WHAT THIS TASK INVOLVES: Take the entries that follow and write them out again, word for word.

★ ★ ★ ★ ★ ★ ★

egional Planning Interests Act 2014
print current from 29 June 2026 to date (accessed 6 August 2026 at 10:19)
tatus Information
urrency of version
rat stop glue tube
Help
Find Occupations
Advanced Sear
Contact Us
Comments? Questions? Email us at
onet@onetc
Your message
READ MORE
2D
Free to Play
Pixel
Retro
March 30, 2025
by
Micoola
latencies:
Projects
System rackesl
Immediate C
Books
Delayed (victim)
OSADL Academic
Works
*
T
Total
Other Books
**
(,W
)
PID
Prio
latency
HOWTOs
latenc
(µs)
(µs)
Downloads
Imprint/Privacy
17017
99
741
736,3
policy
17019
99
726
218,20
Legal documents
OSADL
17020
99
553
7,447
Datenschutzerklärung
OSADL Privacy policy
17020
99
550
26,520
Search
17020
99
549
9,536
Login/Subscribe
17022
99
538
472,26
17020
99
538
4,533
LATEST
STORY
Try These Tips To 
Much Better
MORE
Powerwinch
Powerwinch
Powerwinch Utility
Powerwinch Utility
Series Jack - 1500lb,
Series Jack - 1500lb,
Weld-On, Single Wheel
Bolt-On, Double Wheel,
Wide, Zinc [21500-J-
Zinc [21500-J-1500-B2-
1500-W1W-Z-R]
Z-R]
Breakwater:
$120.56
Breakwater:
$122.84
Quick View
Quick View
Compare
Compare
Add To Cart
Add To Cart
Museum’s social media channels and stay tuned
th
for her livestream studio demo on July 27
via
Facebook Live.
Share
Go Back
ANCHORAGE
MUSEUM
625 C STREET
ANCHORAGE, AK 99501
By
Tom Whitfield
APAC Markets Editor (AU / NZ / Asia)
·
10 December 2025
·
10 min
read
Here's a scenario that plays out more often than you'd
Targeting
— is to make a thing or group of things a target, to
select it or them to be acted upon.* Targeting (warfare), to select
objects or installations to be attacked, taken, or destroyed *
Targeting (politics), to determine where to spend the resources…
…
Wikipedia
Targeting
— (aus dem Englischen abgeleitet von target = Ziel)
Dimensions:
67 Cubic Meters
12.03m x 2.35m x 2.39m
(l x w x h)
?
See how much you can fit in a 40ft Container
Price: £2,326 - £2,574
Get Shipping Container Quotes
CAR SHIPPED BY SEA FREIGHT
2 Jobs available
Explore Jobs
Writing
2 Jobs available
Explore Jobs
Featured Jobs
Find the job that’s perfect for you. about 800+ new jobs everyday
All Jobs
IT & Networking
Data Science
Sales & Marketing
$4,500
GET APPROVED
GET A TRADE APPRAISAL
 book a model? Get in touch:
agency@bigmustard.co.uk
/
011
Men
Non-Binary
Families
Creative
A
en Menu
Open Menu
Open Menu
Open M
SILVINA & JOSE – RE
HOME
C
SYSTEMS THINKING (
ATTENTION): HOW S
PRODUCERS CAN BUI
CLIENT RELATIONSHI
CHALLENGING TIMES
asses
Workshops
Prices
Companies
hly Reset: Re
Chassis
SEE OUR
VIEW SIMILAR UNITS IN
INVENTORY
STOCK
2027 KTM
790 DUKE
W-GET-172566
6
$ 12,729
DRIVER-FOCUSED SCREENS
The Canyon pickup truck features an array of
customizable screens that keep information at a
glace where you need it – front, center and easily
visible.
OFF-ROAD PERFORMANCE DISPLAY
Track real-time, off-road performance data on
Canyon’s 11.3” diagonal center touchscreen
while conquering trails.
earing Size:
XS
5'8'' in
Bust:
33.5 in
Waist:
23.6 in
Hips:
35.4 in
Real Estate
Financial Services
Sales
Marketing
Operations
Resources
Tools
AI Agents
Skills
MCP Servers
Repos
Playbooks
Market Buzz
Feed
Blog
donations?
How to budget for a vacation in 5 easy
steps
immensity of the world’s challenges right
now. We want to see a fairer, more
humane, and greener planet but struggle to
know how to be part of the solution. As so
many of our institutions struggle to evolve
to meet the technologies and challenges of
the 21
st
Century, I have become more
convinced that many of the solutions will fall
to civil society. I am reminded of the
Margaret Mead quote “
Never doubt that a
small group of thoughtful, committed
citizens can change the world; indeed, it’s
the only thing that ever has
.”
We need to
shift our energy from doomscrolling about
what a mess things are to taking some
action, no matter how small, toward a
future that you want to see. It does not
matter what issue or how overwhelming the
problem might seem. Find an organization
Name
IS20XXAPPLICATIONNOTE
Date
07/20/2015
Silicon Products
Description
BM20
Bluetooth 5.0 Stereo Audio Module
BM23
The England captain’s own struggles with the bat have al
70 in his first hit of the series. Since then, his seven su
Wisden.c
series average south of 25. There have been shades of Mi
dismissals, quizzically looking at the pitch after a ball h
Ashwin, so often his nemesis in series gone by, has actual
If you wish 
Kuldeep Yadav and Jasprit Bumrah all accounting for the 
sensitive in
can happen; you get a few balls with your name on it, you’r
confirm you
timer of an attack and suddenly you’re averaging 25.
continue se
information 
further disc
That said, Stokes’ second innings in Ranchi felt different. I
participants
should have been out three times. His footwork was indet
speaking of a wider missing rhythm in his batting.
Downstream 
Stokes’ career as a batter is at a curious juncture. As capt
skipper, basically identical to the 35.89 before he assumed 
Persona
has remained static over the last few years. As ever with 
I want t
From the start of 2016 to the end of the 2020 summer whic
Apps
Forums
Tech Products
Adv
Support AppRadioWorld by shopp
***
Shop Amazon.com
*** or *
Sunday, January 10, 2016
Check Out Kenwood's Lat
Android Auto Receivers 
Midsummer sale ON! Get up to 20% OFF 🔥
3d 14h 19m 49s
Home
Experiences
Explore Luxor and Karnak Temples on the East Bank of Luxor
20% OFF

★ ★ ★ ★ ★ ★ ★

RESULT OF THE TASK:
egional Planning Interests Act 2014
print current from 29 June 2026 to date (accessed 6 August 2026 at 10:19)
tatus Information
urrency of version
rat stop glue tube
Help
Find Occupations
Advanced Sear
Contact Us
Comments? Questions? Email us at
onet@onetc
Your message
READ MORE
2D
Free to Play
Pixel
Retro
March 30, 2025
by
Micoola
latencies:
Projects
System rackesl
Immediate C
Books
Delayed (victim)
OSADL Academic
Works
*
T
Total
Other Books
**
(,W
)
PID
Prio
latency
HOWTOs
latenc
(µs)
(µs)
Downloads
Imprint/Privacy
17017
99
741
736,3
policy
17019
99
726
218,20
Legal documents
OSADL
17020
99
553
7,447
Datenschutzerklärung
OSADL Privacy policy
17020
99
550
26,520
Search
17020
99
549
9,536
Login/Subscribe
17022
99
538
472,26
17020
99
538
4,533
LATEST
STORY
Try These Tips To 
Much Better
MORE
Powerwinch
Powerwinch
Powerwinch Utility
Powerwinch Utility
Series Jack - 1500lb,
Series Jack - 1500lb,
Weld-On, Single Wheel
Bolt-On, Double Wheel,
Wide, Zinc [21500-J-
Zinc [21500-J-1500-B2-
1500-W1W-Z-R]
Z-R]
Breakwater:
$120.56
Breakwater:
$122.84
Quick View
Quick View
Compare
Compare
Add To Cart
Add To Cart
Museum’s social media channels and stay tuned
th
for her livestream studio demo on July 27
via
Facebook Live.
Share
Go Back
ANCHORAGE
MUSEUM
625 C STREET
ANCHORAGE, AK 99501
By
Tom Whitfield
APAC Markets Editor (AU / NZ / Asia)
·
10 December 2025
·
10 min
read
Here's a scenario that plays out more often than you'd
Targeting
— is to make a thing or group of things a target, to
select it or them to be acted upon.* Targeting (warfare), to select
objects or installations to be attacked, taken, or destroyed *
Targeting (politics), to determine where to spend the resources…
…
Wikipedia
Targeting
— (aus dem Englischen abgeleitet von target = Ziel)
Dimensions:
67 Cubic Meters
12.03m x 2.35m x 2.39m
(l x w x h)
?
See how much you can fit in a 40ft Container
Price: £2,326 - £2,574
Get Shipping Container Quotes
CAR SHIPPED BY SEA FREIGHT
2 Jobs available
Explore Jobs
Writing
2 Jobs available
Explore Jobs
Featured Jobs
Find the job that’s perfect for you. about 800+ new jobs everyday
All Jobs
IT & Networking
Data Science
Sales & Marketing
$4,500
GET APPROVED
GET A TRADE APPRAISAL
 book a model? Get in touch:
agency@bigmustard.co.uk
/
011
Men
Non-Binary
Families
Creative
A
en Menu
Open Menu
Open Menu
Open M
SILVINA & JOSE – RE
HOME
C
SYSTEMS THINKING (
ATTENTION): HOW S
PRODUCERS CAN BUI
CLIENT RELATIONSHI
CHALLENGING TIMES
asses
Workshops
Prices
Companies
hly Reset: Re
Chassis
SEE OUR
VIEW SIMILAR UNITS IN
INVENTORY
STOCK
2027 KTM
790 DUKE
W-GET-172566
6
$ 12,729
DRIVER-FOCUSED SCREENS
The Canyon pickup truck features an array of
customizable screens that keep information at a
glace where you need it – front, center and easily
visible.
OFF-ROAD PERFORMANCE DISPLAY
Track real-time, off-road performance data on
Canyon’s 11.3” diagonal center touchscreen
while conquering trails.
earing Size:
XS
5'8'' in
Bust:
33.5 in
Waist:
23.6 in
Hips:
35.4 in
Real Estate
Financial Services
Sales
Marketing
Operations
Resources
Tools
AI Agents
Skills
MCP Servers
Repos
Playbooks
Market Buzz
Feed
Blog
donations?
How to budget for a vacation in 5 easy
steps
immensity of the world’s challenges right
now. We want to see a fairer, more
humane, and greener planet but struggle to
know how to be part of the solution. As so
many of our institutions struggle to evolve
to meet the technologies and challenges of
the 21
st
Century, I have become more
convinced that many of the solutions will fall
to civil society. I am reminded of the
Margaret Mead quote “
Never doubt that a
small group of thoughtful, committed
citizens can change the world; indeed, it’s
the only thing that ever has
.”
We need to
shift our energy from doomscrolling about
what a mess things are to taking some
action, no matter how small, toward a
future that you want to see. It does not
matter what issue or how overwhelming the
problem might seem. Find an organization
Name
IS20XXAPPLICATIONNOTE
Date
07/20/2015
Silicon Products
Description
BM20
Bluetooth 5.0 Stereo Audio Module
BM23
The England captain’s own struggles with the bat have al
70 in his first hit of the series. Since then, his seven su
Wisden.c
series average south of 25. There have been shades of Mi
dismissals, quizzically looking at the pitch after a ball h
Ashwin, so often his nemesis in series gone by, has actual
If you wish 
Kuldeep Yadav and Jasprit Bumrah all accounting for the 
sensitive in
can happen; you get a few balls with your name on it, you’r
confirm you
timer of an attack and suddenly you’re averaging 25.
continue se
information 
further disc
That said, Stokes’ second innings in Ranchi felt different. I
participants
should have been out three times. His footwork was indet
speaking of a wider missing rhythm in his batting.
Downstream 
Stokes’ career as a batter is at a curious juncture. As capt
skipper, basically identical to the 35.89 before he assumed 
Persona
has remained static over the last few years. As ever with 
I want t
From the start of 2016 to the end of the 2020 summer whic
Apps
Forums
Tech Products
Adv
Support AppRadioWorld by shopp
***
Shop Amazon.com
*** or *
Sunday, January 10, 2016
Check Out Kenwood's Lat
Android Auto Receivers 
Midsummer sale ON! Get up to 20% OFF 🔥
3d 14h 19m 49s
Home
Experiences
Explore Luxor and Karnak Temples on the East Bank of Luxor
20% OFF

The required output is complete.